START Records provided
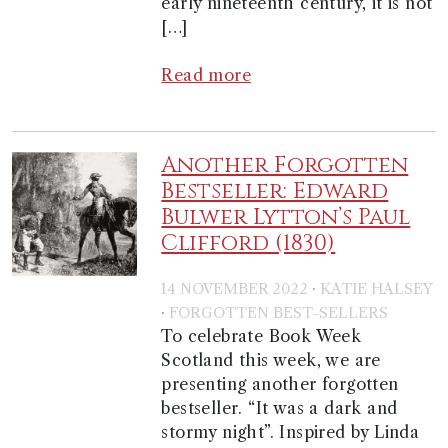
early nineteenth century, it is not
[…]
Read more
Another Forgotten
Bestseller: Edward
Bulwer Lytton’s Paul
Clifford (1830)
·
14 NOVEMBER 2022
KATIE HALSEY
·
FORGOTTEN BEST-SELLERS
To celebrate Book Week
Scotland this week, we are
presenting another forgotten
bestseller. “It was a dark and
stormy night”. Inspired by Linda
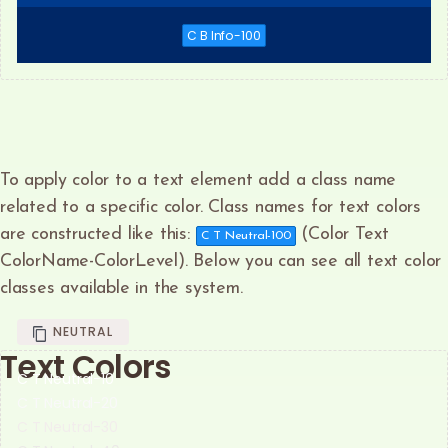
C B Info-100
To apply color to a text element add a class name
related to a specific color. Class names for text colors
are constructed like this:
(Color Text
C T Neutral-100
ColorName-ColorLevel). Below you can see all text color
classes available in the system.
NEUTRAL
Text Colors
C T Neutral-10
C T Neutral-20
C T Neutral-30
END Records provided
START Records provided
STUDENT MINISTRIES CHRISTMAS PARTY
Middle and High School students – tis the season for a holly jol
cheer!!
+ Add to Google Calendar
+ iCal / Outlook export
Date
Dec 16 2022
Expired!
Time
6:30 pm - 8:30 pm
END Records provided
START Records provided
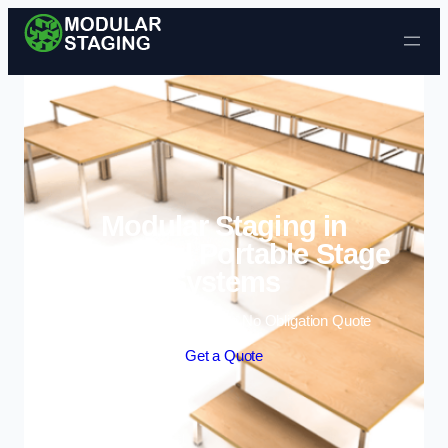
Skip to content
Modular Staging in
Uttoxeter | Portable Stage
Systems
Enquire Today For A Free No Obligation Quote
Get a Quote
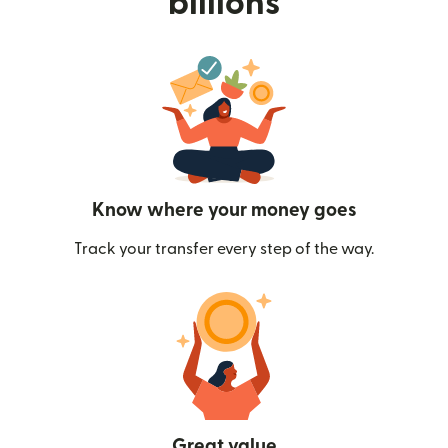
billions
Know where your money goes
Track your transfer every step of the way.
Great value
END Records provided
* What you should do:
Skip every picture, and restate word for word only the lines above from the line containing "early nineteenth century, it is not" to the line containing "C T Neutral-30", both of them included.

* Answer box:
early nineteenth century, it is not
[…]
Read more
Another Forgotten
Bestseller: Edward
Bulwer Lytton’s Paul
Clifford (1830)
·
14 NOVEMBER 2022
KATIE HALSEY
·
FORGOTTEN BEST-SELLERS
To celebrate Book Week
Scotland this week, we are
presenting another forgotten
bestseller. “It was a dark and
stormy night”. Inspired by Linda
C B Info-100
To apply color to a text element add a class name
related to a specific color. Class names for text colors
are constructed like this:
(Color Text
C T Neutral-100
ColorName-ColorLevel). Below you can see all text color
classes available in the system.
NEUTRAL
Text Colors
C T Neutral-10
C T Neutral-20
C T Neutral-30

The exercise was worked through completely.